*** GIVEN DATA ***

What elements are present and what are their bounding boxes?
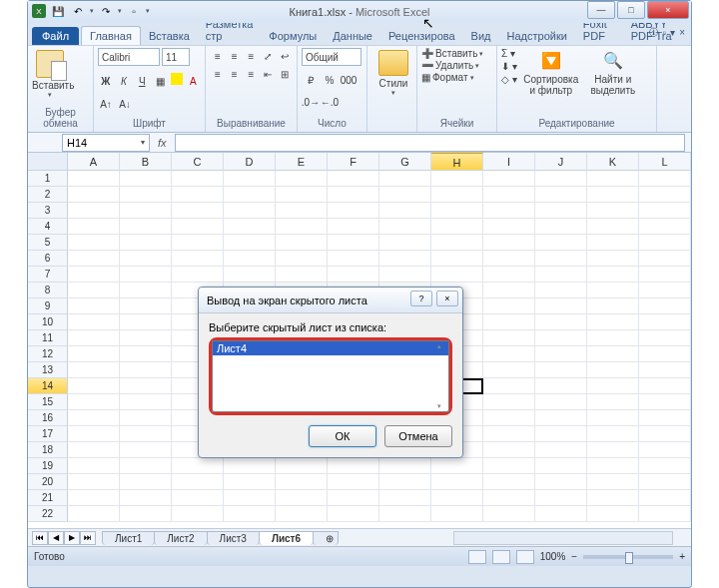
- cell[interactable]: [68, 426, 120, 442]
- row-header-17[interactable]: 17: [28, 426, 68, 442]
- zoom-slider[interactable]: [583, 555, 673, 559]
- cell[interactable]: [172, 490, 224, 506]
- cell[interactable]: [172, 219, 224, 235]
- cell[interactable]: [328, 187, 379, 203]
- cell[interactable]: [587, 283, 639, 298]
- cell[interactable]: [120, 203, 172, 219]
- file-tab[interactable]: Файл: [32, 27, 79, 45]
- cell[interactable]: [172, 251, 224, 267]
- cell[interactable]: [431, 251, 483, 267]
- help-icon[interactable]: 🛈: [649, 27, 659, 38]
- cell[interactable]: [639, 235, 691, 251]
- cell[interactable]: [535, 474, 587, 490]
- cell[interactable]: [483, 474, 535, 490]
- cell[interactable]: [483, 410, 535, 426]
- cell[interactable]: [328, 171, 379, 187]
- new-sheet-button[interactable]: ⊕: [313, 531, 339, 545]
- cell[interactable]: [68, 267, 120, 283]
- cell[interactable]: [535, 394, 587, 410]
- cell[interactable]: [224, 474, 276, 490]
- cell[interactable]: [587, 298, 639, 314]
- listbox-scrollbar[interactable]: ▴▾: [437, 342, 447, 410]
- cell[interactable]: [224, 219, 276, 235]
- tab-home[interactable]: Главная: [81, 26, 141, 45]
- list-item-selected[interactable]: Лист4: [213, 341, 448, 355]
- cell[interactable]: [535, 187, 587, 203]
- sheet-nav-2[interactable]: ▶: [64, 531, 80, 545]
- cell[interactable]: [328, 490, 379, 506]
- cell[interactable]: [120, 187, 172, 203]
- cell[interactable]: [587, 330, 639, 346]
- save-icon[interactable]: 💾: [50, 3, 66, 19]
- cell[interactable]: [328, 506, 379, 522]
- underline-button[interactable]: Ч: [135, 73, 150, 89]
- cell[interactable]: [483, 314, 535, 330]
- grow-font-button[interactable]: A↑: [98, 96, 114, 112]
- cell[interactable]: [483, 442, 535, 458]
- cell[interactable]: [483, 362, 535, 378]
- cell[interactable]: [328, 203, 379, 219]
- cell[interactable]: [68, 474, 120, 490]
- cell[interactable]: [431, 267, 483, 283]
- cell[interactable]: [276, 474, 328, 490]
- cell[interactable]: [535, 219, 587, 235]
- row-header-4[interactable]: 4: [28, 219, 68, 235]
- cell[interactable]: [224, 490, 276, 506]
- row-header-22[interactable]: 22: [28, 506, 68, 522]
- cell[interactable]: [120, 490, 172, 506]
- sheet-tab-Лист6[interactable]: Лист6: [259, 531, 314, 545]
- currency-icon[interactable]: ₽: [302, 72, 320, 88]
- row-header-2[interactable]: 2: [28, 187, 68, 203]
- fx-icon[interactable]: fx: [158, 137, 167, 149]
- cell[interactable]: [379, 187, 431, 203]
- tab-view[interactable]: Вид: [463, 27, 499, 45]
- normal-view-button[interactable]: [468, 550, 486, 564]
- sheet-nav-3[interactable]: ⏭: [80, 531, 96, 545]
- cell[interactable]: [120, 458, 172, 474]
- cell[interactable]: [68, 187, 120, 203]
- sheet-nav-0[interactable]: ⏮: [32, 531, 48, 545]
- cell[interactable]: [483, 171, 535, 187]
- cell[interactable]: [431, 187, 483, 203]
- align-right-icon[interactable]: ≡: [244, 66, 260, 82]
- format-cells-button[interactable]: ▦Формат▾: [421, 72, 492, 83]
- cell[interactable]: [224, 235, 276, 251]
- col-header-A[interactable]: A: [68, 153, 120, 171]
- cell[interactable]: [120, 410, 172, 426]
- cell[interactable]: [431, 490, 483, 506]
- cell[interactable]: [587, 346, 639, 362]
- sort-filter-button[interactable]: 🔽 Сортировка и фильтр: [523, 48, 579, 96]
- percent-icon[interactable]: %: [321, 72, 339, 88]
- cell[interactable]: [639, 474, 691, 490]
- cell[interactable]: [224, 267, 276, 283]
- cell[interactable]: [328, 235, 379, 251]
- cell[interactable]: [639, 267, 691, 283]
- cell[interactable]: [379, 219, 431, 235]
- cell[interactable]: [68, 442, 120, 458]
- cell[interactable]: [639, 219, 691, 235]
- cell[interactable]: [276, 203, 328, 219]
- cell[interactable]: [431, 235, 483, 251]
- col-header-C[interactable]: C: [172, 153, 224, 171]
- comma-icon[interactable]: 000: [340, 72, 358, 88]
- paste-dropdown[interactable]: ▾: [32, 91, 68, 99]
- cell[interactable]: [535, 267, 587, 283]
- cell[interactable]: [587, 426, 639, 442]
- col-header-K[interactable]: K: [587, 153, 639, 171]
- cell[interactable]: [483, 490, 535, 506]
- cell[interactable]: [68, 219, 120, 235]
- number-format-combo[interactable]: Общий: [302, 48, 361, 66]
- cell[interactable]: [483, 378, 535, 394]
- align-top-icon[interactable]: ≡: [210, 48, 226, 64]
- undo-dropdown[interactable]: ▾: [90, 7, 94, 15]
- cell[interactable]: [172, 171, 224, 187]
- cell[interactable]: [587, 458, 639, 474]
- inc-decimal-icon[interactable]: .0→: [302, 95, 320, 111]
- bold-button[interactable]: Ж: [98, 73, 113, 89]
- cell[interactable]: [68, 394, 120, 410]
- cell[interactable]: [379, 267, 431, 283]
- cell[interactable]: [276, 490, 328, 506]
- cell[interactable]: [587, 171, 639, 187]
- row-header-16[interactable]: 16: [28, 410, 68, 426]
- cell[interactable]: [224, 171, 276, 187]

*** End of GIVEN DATA ***

## WORK REQUEST
The answer must consist of each line from the entries that contains the string "header".

## TASK RESULT
- row-header-17[interactable]: 17: [28, 426, 68, 442]
- row-header-4[interactable]: 4: [28, 219, 68, 235]
- row-header-22[interactable]: 22: [28, 506, 68, 522]
- row-header-2[interactable]: 2: [28, 187, 68, 203]
- col-header-A[interactable]: A: [68, 153, 120, 171]
- col-header-C[interactable]: C: [172, 153, 224, 171]
- col-header-K[interactable]: K: [587, 153, 639, 171]
- row-header-16[interactable]: 16: [28, 410, 68, 426]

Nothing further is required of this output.